WHAT IS REQUIRED: Transcribe the data that follows precisely, omitting nothing.

DATA EXCERPTS:
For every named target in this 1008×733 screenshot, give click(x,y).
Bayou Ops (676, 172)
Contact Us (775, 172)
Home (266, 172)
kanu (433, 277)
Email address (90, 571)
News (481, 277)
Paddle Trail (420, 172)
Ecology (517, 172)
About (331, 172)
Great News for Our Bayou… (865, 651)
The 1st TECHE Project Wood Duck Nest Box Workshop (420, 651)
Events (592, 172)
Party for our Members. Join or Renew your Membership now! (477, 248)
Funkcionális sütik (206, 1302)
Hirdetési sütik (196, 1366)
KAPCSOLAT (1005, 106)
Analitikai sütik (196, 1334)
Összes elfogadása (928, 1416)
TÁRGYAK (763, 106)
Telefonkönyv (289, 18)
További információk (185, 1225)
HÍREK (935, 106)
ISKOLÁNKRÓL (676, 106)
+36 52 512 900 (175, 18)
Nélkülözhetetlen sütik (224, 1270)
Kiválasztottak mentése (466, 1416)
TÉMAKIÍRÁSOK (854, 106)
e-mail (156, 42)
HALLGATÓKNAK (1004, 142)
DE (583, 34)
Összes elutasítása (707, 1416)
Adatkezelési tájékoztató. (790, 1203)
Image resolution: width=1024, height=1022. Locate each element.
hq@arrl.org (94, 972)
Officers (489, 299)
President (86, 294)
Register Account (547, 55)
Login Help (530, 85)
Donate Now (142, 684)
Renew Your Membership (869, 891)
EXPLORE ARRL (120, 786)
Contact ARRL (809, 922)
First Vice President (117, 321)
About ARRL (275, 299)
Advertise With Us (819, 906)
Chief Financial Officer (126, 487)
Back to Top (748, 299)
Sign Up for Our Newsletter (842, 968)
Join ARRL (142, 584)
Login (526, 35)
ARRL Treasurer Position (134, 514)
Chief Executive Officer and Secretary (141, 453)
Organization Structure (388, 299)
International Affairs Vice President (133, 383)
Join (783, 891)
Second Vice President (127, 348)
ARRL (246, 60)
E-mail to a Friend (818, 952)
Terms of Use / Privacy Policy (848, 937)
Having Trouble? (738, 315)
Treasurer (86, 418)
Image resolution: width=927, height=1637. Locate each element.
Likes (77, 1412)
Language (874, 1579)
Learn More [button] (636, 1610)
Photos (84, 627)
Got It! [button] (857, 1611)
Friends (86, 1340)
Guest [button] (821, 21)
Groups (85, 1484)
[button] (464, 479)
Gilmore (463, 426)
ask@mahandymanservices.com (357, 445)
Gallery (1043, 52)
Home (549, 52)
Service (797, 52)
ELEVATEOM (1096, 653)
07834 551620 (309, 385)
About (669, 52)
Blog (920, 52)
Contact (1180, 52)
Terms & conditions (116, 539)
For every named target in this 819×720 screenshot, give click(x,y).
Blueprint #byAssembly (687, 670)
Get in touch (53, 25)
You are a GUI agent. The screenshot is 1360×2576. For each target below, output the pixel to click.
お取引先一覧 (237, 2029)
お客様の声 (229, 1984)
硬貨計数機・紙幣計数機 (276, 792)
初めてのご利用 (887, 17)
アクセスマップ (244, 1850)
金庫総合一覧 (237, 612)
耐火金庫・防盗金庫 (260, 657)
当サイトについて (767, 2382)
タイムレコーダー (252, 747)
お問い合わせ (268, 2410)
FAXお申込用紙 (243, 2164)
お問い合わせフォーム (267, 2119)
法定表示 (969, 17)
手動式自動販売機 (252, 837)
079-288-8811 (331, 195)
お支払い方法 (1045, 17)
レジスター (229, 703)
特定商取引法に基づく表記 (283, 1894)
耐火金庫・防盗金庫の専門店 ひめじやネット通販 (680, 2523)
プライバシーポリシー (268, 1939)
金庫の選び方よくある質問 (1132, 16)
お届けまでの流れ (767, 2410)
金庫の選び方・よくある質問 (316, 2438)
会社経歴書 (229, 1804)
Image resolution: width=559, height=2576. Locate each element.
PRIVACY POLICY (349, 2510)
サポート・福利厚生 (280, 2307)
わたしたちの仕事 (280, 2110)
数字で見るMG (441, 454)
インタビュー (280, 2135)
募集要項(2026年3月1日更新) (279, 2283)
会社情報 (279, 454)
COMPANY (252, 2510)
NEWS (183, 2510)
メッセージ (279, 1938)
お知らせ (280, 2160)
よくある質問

RESPONSE AREA:
For every named target in this 1008×733 screenshot, give click(x,y).
Bayou Ops (676, 172)
Contact Us (775, 172)
Home (266, 172)
kanu (433, 277)
Email address (90, 571)
News (481, 277)
Paddle Trail (420, 172)
Ecology (517, 172)
About (331, 172)
Great News for Our Bayou… (865, 651)
The 1st TECHE Project Wood Duck Nest Box Workshop (420, 651)
Events (592, 172)
Party for our Members. Join or Renew your Membership now! (477, 248)
Funkcionális sütik (206, 1302)
Hirdetési sütik (196, 1366)
KAPCSOLAT (1005, 106)
Analitikai sütik (196, 1334)
Összes elfogadása (928, 1416)
TÁRGYAK (763, 106)
Telefonkönyv (289, 18)
További információk (185, 1225)
HÍREK (935, 106)
ISKOLÁNKRÓL (676, 106)
+36 52 512 900 (175, 18)
Nélkülözhetetlen sütik (224, 1270)
Kiválasztottak mentése (466, 1416)
TÉMAKIÍRÁSOK (854, 106)
e-mail (156, 42)
HALLGATÓKNAK (1004, 142)
DE (583, 34)
Összes elutasítása (707, 1416)
Adatkezelési tájékoztató. (790, 1203)
Image resolution: width=1024, height=1022. Locate each element.
hq@arrl.org (94, 972)
Officers (489, 299)
President (86, 294)
Register Account (547, 55)
Login Help (530, 85)
Donate Now (142, 684)
Renew Your Membership (869, 891)
EXPLORE ARRL (120, 786)
Contact ARRL (809, 922)
First Vice President (117, 321)
About ARRL (275, 299)
Advertise With Us (819, 906)
Chief Financial Officer (126, 487)
Back to Top (748, 299)
Sign Up for Our Newsletter (842, 968)
Join ARRL (142, 584)
Login (526, 35)
ARRL Treasurer Position (134, 514)
Chief Executive Officer and Secretary (141, 453)
Organization Structure (388, 299)
International Affairs Vice President (133, 383)
Join (783, 891)
Second Vice President (127, 348)
ARRL (246, 60)
E-mail to a Friend (818, 952)
Terms of Use / Privacy Policy (848, 937)
Having Trouble? (738, 315)
Treasurer (86, 418)
Image resolution: width=927, height=1637. Locate each element.
Likes (77, 1412)
Language (874, 1579)
Learn More [button] (636, 1610)
Photos (84, 627)
Got It! [button] (857, 1611)
Friends (86, 1340)
Guest [button] (821, 21)
Groups (85, 1484)
[button] (464, 479)
Gilmore (463, 426)
ask@mahandymanservices.com (357, 445)
Gallery (1043, 52)
Home (549, 52)
Service (797, 52)
ELEVATEOM (1096, 653)
07834 551620 (309, 385)
About (669, 52)
Blog (920, 52)
Contact (1180, 52)
Terms & conditions (116, 539)
For every named target in this 819×720 screenshot, give click(x,y).
Blueprint #byAssembly (687, 670)
Get in touch (53, 25)
You are a GUI agent. The screenshot is 1360×2576. For each target below, output the pixel to click.
お取引先一覧 (237, 2029)
お客様の声 (229, 1984)
硬貨計数機・紙幣計数機 (276, 792)
初めてのご利用 (887, 17)
アクセスマップ (244, 1850)
金庫総合一覧 (237, 612)
耐火金庫・防盗金庫 (260, 657)
当サイトについて (767, 2382)
タイムレコーダー (252, 747)
お問い合わせ (268, 2410)
FAXお申込用紙 (243, 2164)
お問い合わせフォーム (267, 2119)
法定表示 (969, 17)
手動式自動販売機 (252, 837)
079-288-8811 (331, 195)
お支払い方法 (1045, 17)
レジスター (229, 703)
特定商取引法に基づく表記 (283, 1894)
耐火金庫・防盗金庫の専門店 ひめじやネット通販 (680, 2523)
プライバシーポリシー (268, 1939)
金庫の選び方よくある質問 (1132, 16)
お届けまでの流れ (767, 2410)
金庫の選び方・よくある質問 (316, 2438)
会社経歴書 (229, 1804)
Image resolution: width=559, height=2576. Locate each element.
PRIVACY POLICY (349, 2510)
サポート・福利厚生 (280, 2307)
わたしたちの仕事 (280, 2110)
数字で見るMG (441, 454)
インタビュー (280, 2135)
募集要項(2026年3月1日更新) (279, 2283)
会社情報 (279, 454)
COMPANY (252, 2510)
NEWS (183, 2510)
メッセージ (279, 1938)
お知らせ (280, 2160)
よくある質問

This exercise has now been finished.